Jammeh ha comunque lasciato il paese in condizioni per lui favorevoli: per il momento si trova in Guinea Equatoriale – un paese dove il presidente Teodoro Obiang Nguema governa in modo autoritario dal 1979, e vince ogni “elezione” con risultati vicini al 100 per cento dei voti – e concordando con le più importanti organizzazioni internazionali che gli sarà garantita la sicurezza personale e il mantenimento di alcuni beni. In una dichiarazione congiunta, infatti, ONU, ECOWAS e Unione Africana – la più importante associazione africana – si sono impegnate a lavorare con la nuova amministrazione gambiana per garantire «la sicurezza e i diritti dell’ex presidente Jammeh e dei suoi famigliari, e degli ex membri e funzionari del governo», e «prevenire il sequestro di beni e proprietà che legalmente appartengono a Jammeh e alla sua famiglia». Secondo il Wall Street Journal, l’accordo pattuito da Jammeh renderà difficile perseguire legalmente le violazioni dei diritti umane compiute da lui e dal suo governo in questi anni, anche se l’ipotesi resta valida per Reed Brody, un avvocato esperto di diritto internazionale consultato dal Guardian. Brody ha spiegato che «il diritto internazionale non prevede l’amnistia per crimini come la tortura o gli omicidi politici: i veri ostacoli per processare Jammeh saranno di tipo politico».

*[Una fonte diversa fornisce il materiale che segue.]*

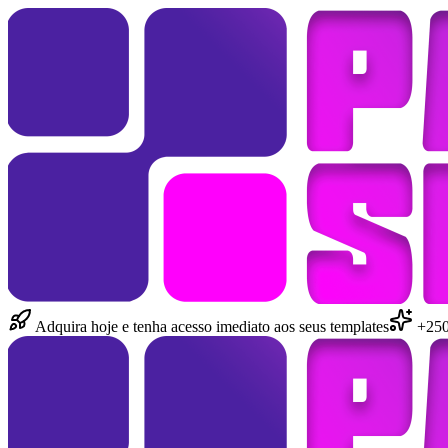
Adquira hoje e tenha acesso imediato aos seus templates
+250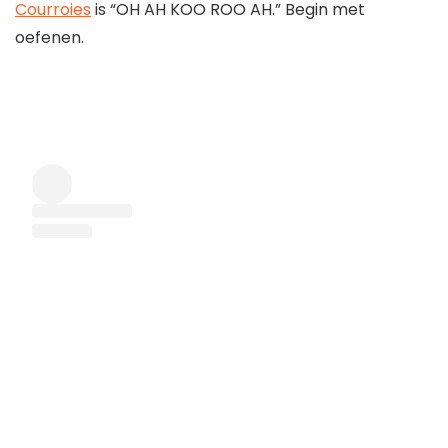
Courroies
is “OH AH KOO ROO AH.” Begin met
oefenen.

Poi c’è la questione dei soldi: Mai Ahmad Fatty, consigliere speciale di Barrow, durante una recente conferenza stampa ha detto che nelle ultime due settimane Jammeh ha sottratto dalle casse statali circa 11,4 milioni di dollari – l’equivalente di 10,6 milioni di euro – oltre che diversi beni. Fatty ha spiegato in particolare che durante le ultime ore di Jammeh al potere un aereo cargo del Ciad ha portato fuori dal paese diversi beni di lusso fra cui diverse automobili. Fatty ha aggiunto che le autorità aeroportuali hanno ricevuto l’ordine di non far lasciare il paese a questi beni, ma secondo il Guardian alcuni di questi sono effettivamente arrivati nella Guinea Equatoriale, dove si trova Jammeh.

Quella apparentemente rubata da Jammeh può sembrare una cifra di poco conto, ma diventa significativa se si considerano le dimensioni dell’economia gambiana, che ha un PIL inferiore al miliardo di euro –paragonabile a quello di San Marino, dove però vivono solo 30mila persone, mentre in Gambia sono quasi 2 milioni – e dove quasi un abitante su due vive sotto la soglia di povertà. Fatty ha spiegato che il Gambia è «in difficoltà economiche: le casse statali sono virtualmente vuote, come confermato dai tecnici del ministero delle finanze e della banca centrale». Da qualche tempo migliaia di giovani lasciano ogni anno il paese per entrare illegalmente in Europa (anche se spesso le loro richieste di protezione internazionale vengono rifiutate, dato che il paese è piuttosto stabile): fra i migranti arrivati in Italia dal gennaio 2016, il Gambia è il quinto paese di origine, col 7 per cento complessivo degli arrivi.

Barrow non ha ancora diffuso i suoi piani per rimediare al problema: nel frattempo ha spiegato che le truppe dell’ECOWAS rimarranno «finché la sicurezza della situazione sarà totalmente garantita», ma non ha detto se e quando tornerà in Gambia. Una delle ragioni della sua assenza potrebbe essere il fatto che la residenza ufficiale del presidente non è ancora stata messa in sicurezza: «dentro potrebbero esserci dei dispositivi esplosivi», ha suggerito Fatty.